▶ [WHAT YOU NEED TO DO]: Nothing is to be altered; the data must be repeated exactly.

════

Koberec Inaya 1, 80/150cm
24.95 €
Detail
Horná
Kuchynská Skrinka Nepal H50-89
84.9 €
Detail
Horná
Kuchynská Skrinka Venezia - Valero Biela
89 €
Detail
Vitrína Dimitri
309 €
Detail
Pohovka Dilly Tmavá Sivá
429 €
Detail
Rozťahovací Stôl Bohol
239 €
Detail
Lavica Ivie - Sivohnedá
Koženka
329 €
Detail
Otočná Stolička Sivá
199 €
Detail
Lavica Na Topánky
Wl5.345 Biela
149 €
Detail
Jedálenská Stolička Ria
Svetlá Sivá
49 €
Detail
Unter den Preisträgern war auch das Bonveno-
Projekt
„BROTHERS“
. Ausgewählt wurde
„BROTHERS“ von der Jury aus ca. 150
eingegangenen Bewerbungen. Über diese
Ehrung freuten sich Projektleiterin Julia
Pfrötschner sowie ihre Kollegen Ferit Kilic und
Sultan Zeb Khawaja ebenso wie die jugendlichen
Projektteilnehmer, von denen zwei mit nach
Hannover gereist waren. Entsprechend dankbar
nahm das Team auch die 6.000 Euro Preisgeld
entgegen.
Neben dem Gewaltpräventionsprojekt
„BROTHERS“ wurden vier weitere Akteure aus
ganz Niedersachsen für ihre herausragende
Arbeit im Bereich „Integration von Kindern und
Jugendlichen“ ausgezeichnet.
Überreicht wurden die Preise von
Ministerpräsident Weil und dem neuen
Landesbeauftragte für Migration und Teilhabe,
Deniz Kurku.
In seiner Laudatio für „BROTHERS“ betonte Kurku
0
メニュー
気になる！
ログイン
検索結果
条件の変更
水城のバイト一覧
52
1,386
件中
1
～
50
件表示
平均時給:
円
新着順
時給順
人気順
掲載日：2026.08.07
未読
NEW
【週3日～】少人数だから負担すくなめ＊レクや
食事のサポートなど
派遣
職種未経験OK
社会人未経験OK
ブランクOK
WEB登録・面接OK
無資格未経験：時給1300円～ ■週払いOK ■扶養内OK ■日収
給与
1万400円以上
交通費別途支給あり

════

▶ [TASK ANSWER]:
Koberec Inaya 1, 80/150cm
24.95 €
Detail
Horná
Kuchynská Skrinka Nepal H50-89
84.9 €
Detail
Horná
Kuchynská Skrinka Venezia - Valero Biela
89 €
Detail
Vitrína Dimitri
309 €
Detail
Pohovka Dilly Tmavá Sivá
429 €
Detail
Rozťahovací Stôl Bohol
239 €
Detail
Lavica Ivie - Sivohnedá
Koženka
329 €
Detail
Otočná Stolička Sivá
199 €
Detail
Lavica Na Topánky
Wl5.345 Biela
149 €
Detail
Jedálenská Stolička Ria
Svetlá Sivá
49 €
Detail
Unter den Preisträgern war auch das Bonveno-
Projekt
„BROTHERS“
. Ausgewählt wurde
„BROTHERS“ von der Jury aus ca. 150
eingegangenen Bewerbungen. Über diese
Ehrung freuten sich Projektleiterin Julia
Pfrötschner sowie ihre Kollegen Ferit Kilic und
Sultan Zeb Khawaja ebenso wie die jugendlichen
Projektteilnehmer, von denen zwei mit nach
Hannover gereist waren. Entsprechend dankbar
nahm das Team auch die 6.000 Euro Preisgeld
entgegen.
Neben dem Gewaltpräventionsprojekt
„BROTHERS“ wurden vier weitere Akteure aus
ganz Niedersachsen für ihre herausragende
Arbeit im Bereich „Integration von Kindern und
Jugendlichen“ ausgezeichnet.
Überreicht wurden die Preise von
Ministerpräsident Weil und dem neuen
Landesbeauftragte für Migration und Teilhabe,
Deniz Kurku.
In seiner Laudatio für „BROTHERS“ betonte Kurku
0
メニュー
気になる！
ログイン
検索結果
条件の変更
水城のバイト一覧
52
1,386
件中
1
～
50
件表示
平均時給:
円
新着順
時給順
人気順
掲載日：2026.08.07
未読
NEW
【週3日～】少人数だから負担すくなめ＊レクや
食事のサポートなど
派遣
職種未経験OK
社会人未経験OK
ブランクOK
WEB登録・面接OK
無資格未経験：時給1300円～ ■週払いOK ■扶養内OK ■日収
給与
1万400円以上
交通費別途支給あり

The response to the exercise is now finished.